Monday, September 12, 2011


While I waited for the bus in my Sunday best, it came; not the bus but a blob of 'crow dung' that landed splat  on my head. This wouldn't have happened if I had an open umbrella over my head (I often use this contraption to protect myself against spit-spray orators). Or if the crow were wearing a diaper.

Yet, my ‘crow’ning glory could be an aberration considering a recent report that talks of dwindling population of crows in the city. This was borne out by the local birdwatchers' rumoured plans to study the crows with embedded mi-crow-chips. A further proof is the fact that citizens offering Vayasam(feeding rice to crows) during Hindu rituals find no corvine patrons despite incessant cawing by the zealous worshippers, inviting the crows for the binge. But my raconteur friend tells me that the modern-day crows may only be found at their favourite watering holes - the Crow Bars!
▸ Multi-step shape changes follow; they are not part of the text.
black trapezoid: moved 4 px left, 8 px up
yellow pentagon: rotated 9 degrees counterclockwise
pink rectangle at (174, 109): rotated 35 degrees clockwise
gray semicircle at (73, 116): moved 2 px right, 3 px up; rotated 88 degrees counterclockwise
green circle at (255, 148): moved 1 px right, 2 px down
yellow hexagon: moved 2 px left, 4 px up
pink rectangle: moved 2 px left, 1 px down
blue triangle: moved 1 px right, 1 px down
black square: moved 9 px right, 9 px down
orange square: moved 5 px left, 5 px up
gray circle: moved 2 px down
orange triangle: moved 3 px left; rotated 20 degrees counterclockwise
The city's ‘crowlessness’ has become so acute that some of the crafty entrepreneurs are planning to start crow farms, dreaming of becoming Crow-repatis overnight. Through tie-ups with funeral priests, the likelihood of rent-crows-by-the-hour outlets mushrooming across the city appears plausible. And the term 'crow-ny capitalism' might find a place in future lexicons.

The last time I heard the song ‘jhooth bole kauwa kaate’ (crow bites the liar), it struck me as odd that the services of this bird has not been availed by our Forensic Science Laboratory (FSL). I mean, there is no justification in spending a fortune on computerized polygraph  (lie-detector) equipment when the humble crow can easily do the trick by merely biting the liar on the nose. And the crows on our court staff can fast-track the backlog of cases by nipping the lie in the witness box.

People often believe that a crow's caw brings bad luck. At the root is the communication gap. For all you know, the crow in question could be amusing itself by humming a few bars of ‘Raag Darbari caw-nada.’ Alternately, it may be just saying, "Holy crow, where is my next dead rat coming from?" So, why can't a crow exercise its ‘freedom of caw’ without ruffling the feathers of bigots? And it is time that the civil society gave a sympathetic ear to this persecuted bird.

 So, it is to lend a sympathetic ear to this much-maligned bird that I decided to learn the crow language with the help of  ‘The Handbook Of Crow Talk.’ But I had to turn tail when I realised that movement of the tail - an appendage I lacked - was integral to crow language (turn the head to left and vibrate the tail to warn of danger etc). With that, my foray into crow linguistics came a ‘crow-pper.’ The project is shelved forever - unless, of course, I sprout a tail in future.